Terpenoids are one of the largest classes of plant secondary metabolites featuring many commercially relevant products. They are primarily used as food-flavors or fragrances, but some terpenoids, like artemisinic acid, are also important pharmaceuticals.
Today most terpenoids are extracted from plants they naturally occur in. Due to their low concentration in plant biomass, large cultivation areas are needed to cover demand. Some terpenoids can also be produced synthetically, using petrochemical starting materials. Only in a few cases biotechnological approaches have been successfully used for the production of terpenoids.

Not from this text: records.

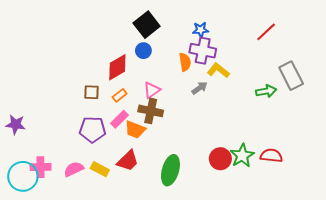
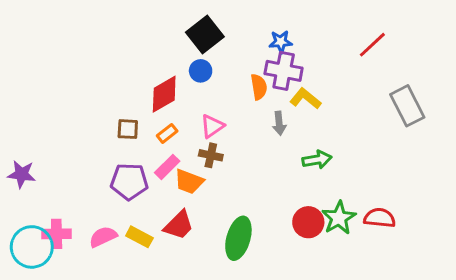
gray arrow: (200, 88) -> (279, 123), turned 119
green arrow: (266, 91) -> (317, 160), moved
brown cross: (151, 111) -> (211, 155), size x0.7

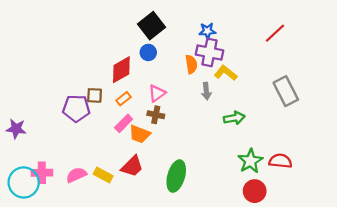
gray rectangle: (407, 106) -> (286, 91), moved
purple pentagon: (129, 181) -> (76, 108), moved
red circle: (308, 222) -> (255, 191), moved

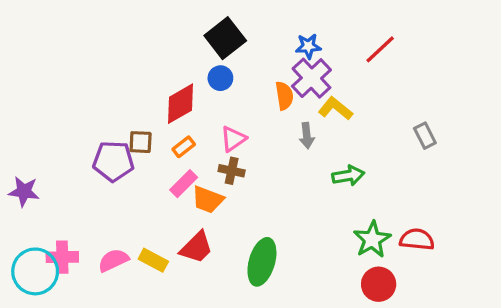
red line: (275, 33) -> (380, 49), moved
purple cross: (210, 52) -> (311, 78), turned 36
gray rectangle: (286, 91) -> (425, 136), size x0.6

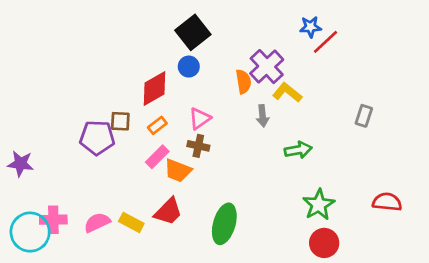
blue star: (308, 46) -> (310, 27), moved
gray rectangle: (425, 136) -> (364, 116), turned 45
red semicircle: (417, 239) -> (387, 202), moved

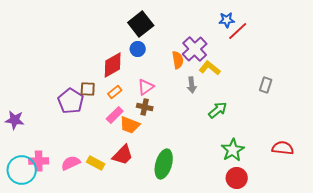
purple pentagon: (97, 138) -> (71, 101), turned 30
green arrow: (298, 150) -> (218, 110), turned -30

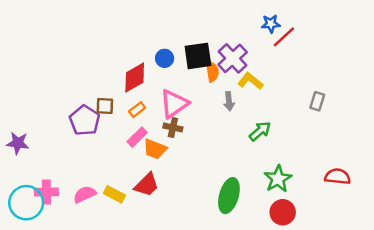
black square: (141, 24) -> (198, 56), moved, turned 30
pink triangle: (146, 87) -> (174, 104), size x1.5
green ellipse: (164, 164) -> (229, 196), moved

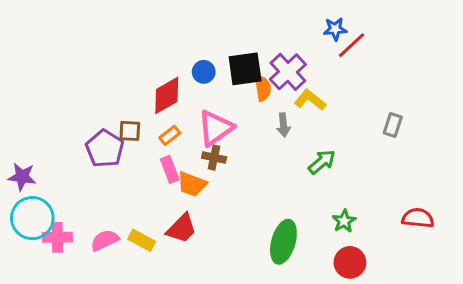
pink rectangle: (137, 137) -> (170, 169), turned -66
green star: (278, 179) -> (344, 221), size x0.7
cyan circle: (26, 203) -> (32, 218), moved

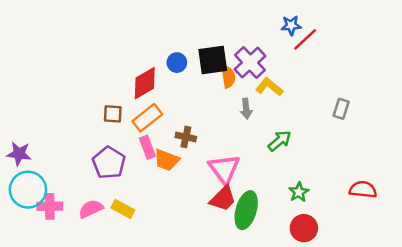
pink triangle: (216, 128) -> (224, 169), moved, turned -32
orange rectangle: (170, 135) -> (147, 118), size x1.6
purple pentagon: (105, 149) -> (109, 163), moved
red trapezoid: (182, 228) -> (223, 199), moved

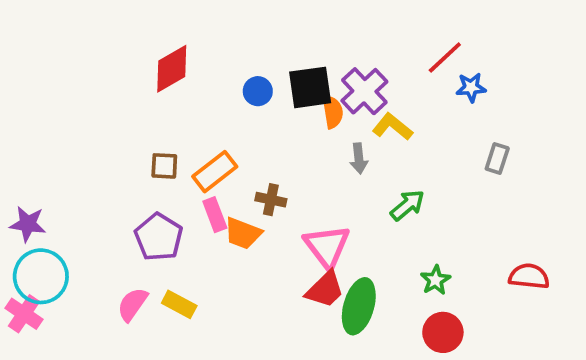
blue star: (291, 25) -> (471, 87), moved
red diamond: (145, 83) -> (172, 69), moved
pink cross: (50, 206) -> (24, 314), moved, turned 35
pink semicircle: (91, 209) -> (132, 304), turned -30

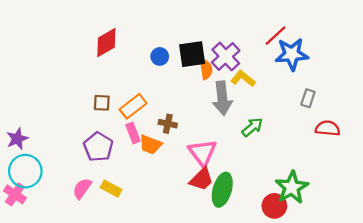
blue star: (471, 87) -> (292, 54), size x1.8
gray arrow: (359, 158) -> (222, 98), size x1.8
purple star: (28, 224) -> (17, 139), turned -30
red semicircle: (529, 276) -> (328, 128), moved
green star: (435, 280) -> (292, 187), moved, size x1.8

Surprisingly, despite their chemical diversity, many terpenoids only require two main classes of enzymes for their biosynthesis from the common building blocks IPP and DMAPP, cyclases and oxygenases. While cyclases can generally be expressed and used in prokaryotes like E. coli oxygenases naturally occur as membrane-bound protein complexes. For functional expression in E. coli soluble versions of these proteins are required, as well as compatible reductases. Expression of these proteins also place significant strain on the energy metabolism of E. coli. We are addressing these problems by creating fusion constructs of the oxygenase and reductase proteins, as well as increasing the availability of NADPH.
Clearly these plant products offer many opportunities for synthetic biology to make their production both more sustainable and more economical. We, the iGEM team Hamburg, want to join many other researches in making terpenoids more accessible.